Please go through the records below and return every line holding the word "Fingerboard".
#####
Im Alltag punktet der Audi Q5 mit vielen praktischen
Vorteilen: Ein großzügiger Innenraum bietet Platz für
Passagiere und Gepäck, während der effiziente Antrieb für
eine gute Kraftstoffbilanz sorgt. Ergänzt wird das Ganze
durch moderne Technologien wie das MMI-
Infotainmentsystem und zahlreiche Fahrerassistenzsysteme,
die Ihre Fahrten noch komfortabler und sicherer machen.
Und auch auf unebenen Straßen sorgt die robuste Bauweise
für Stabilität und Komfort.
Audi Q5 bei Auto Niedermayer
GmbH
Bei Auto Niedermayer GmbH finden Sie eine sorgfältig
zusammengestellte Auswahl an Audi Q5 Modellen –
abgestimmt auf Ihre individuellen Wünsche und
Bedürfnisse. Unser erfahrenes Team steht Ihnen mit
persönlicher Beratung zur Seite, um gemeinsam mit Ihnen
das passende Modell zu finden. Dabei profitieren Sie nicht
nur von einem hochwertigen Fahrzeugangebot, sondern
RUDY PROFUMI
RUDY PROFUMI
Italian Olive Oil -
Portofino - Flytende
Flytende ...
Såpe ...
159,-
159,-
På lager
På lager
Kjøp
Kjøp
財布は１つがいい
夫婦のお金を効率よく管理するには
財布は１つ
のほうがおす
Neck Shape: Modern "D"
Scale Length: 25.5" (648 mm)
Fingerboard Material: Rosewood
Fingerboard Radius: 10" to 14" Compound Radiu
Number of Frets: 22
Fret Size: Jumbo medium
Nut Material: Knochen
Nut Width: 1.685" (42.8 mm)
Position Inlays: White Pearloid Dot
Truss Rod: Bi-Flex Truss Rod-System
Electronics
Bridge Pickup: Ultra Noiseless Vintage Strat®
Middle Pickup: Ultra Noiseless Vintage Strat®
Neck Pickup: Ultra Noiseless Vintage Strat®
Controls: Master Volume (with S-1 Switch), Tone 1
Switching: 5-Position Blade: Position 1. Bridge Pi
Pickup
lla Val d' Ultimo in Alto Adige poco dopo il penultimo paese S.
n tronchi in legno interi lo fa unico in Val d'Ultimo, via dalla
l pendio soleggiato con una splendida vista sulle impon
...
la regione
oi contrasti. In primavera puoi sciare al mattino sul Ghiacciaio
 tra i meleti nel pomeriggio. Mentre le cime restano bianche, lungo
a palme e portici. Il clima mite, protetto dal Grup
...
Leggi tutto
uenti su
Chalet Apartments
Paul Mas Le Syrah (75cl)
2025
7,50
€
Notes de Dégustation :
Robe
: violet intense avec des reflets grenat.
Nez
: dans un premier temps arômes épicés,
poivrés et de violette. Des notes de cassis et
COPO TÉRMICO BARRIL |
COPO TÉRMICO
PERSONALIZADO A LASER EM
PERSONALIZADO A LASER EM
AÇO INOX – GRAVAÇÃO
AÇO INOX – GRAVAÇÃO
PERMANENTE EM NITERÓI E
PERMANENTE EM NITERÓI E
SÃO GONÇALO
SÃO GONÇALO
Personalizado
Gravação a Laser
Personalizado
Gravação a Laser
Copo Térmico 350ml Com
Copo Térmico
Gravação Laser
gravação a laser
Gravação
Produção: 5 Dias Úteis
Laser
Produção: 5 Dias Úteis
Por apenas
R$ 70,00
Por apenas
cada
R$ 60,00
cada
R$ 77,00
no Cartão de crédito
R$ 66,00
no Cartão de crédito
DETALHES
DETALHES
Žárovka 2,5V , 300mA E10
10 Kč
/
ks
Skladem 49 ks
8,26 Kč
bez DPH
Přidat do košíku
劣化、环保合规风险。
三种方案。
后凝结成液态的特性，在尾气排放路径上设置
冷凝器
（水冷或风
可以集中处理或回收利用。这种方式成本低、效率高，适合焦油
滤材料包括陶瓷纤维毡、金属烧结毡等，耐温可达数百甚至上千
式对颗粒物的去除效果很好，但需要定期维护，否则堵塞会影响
#####
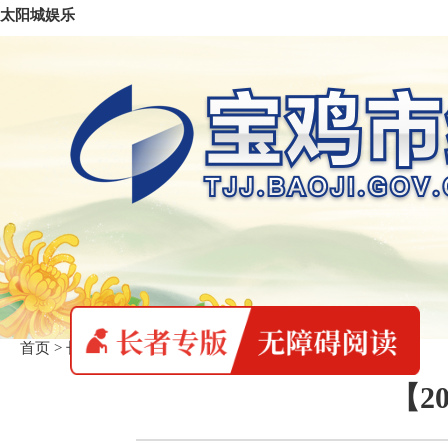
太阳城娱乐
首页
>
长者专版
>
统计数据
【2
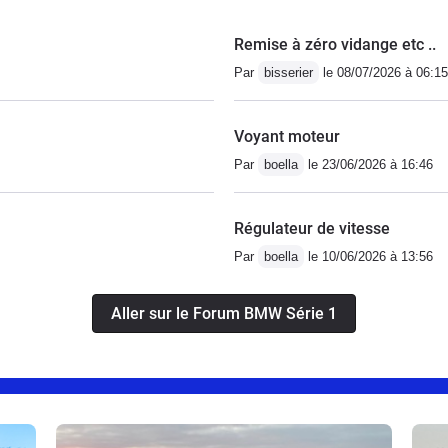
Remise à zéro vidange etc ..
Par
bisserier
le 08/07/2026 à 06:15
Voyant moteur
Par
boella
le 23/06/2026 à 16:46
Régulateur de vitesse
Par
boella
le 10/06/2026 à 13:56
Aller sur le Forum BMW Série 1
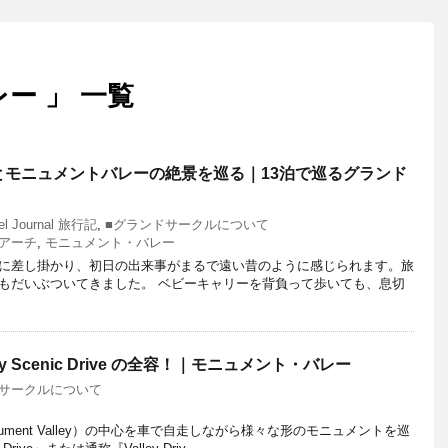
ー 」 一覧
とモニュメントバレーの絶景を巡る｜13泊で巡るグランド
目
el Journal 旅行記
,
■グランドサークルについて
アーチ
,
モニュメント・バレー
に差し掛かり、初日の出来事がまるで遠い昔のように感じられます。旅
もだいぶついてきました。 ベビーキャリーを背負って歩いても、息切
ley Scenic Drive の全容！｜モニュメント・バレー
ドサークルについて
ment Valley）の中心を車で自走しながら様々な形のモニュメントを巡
#####
→ Solution to this problem
Fingerboard Material: Rosewood
Fingerboard Radius: 10" to 14" Compound Radiu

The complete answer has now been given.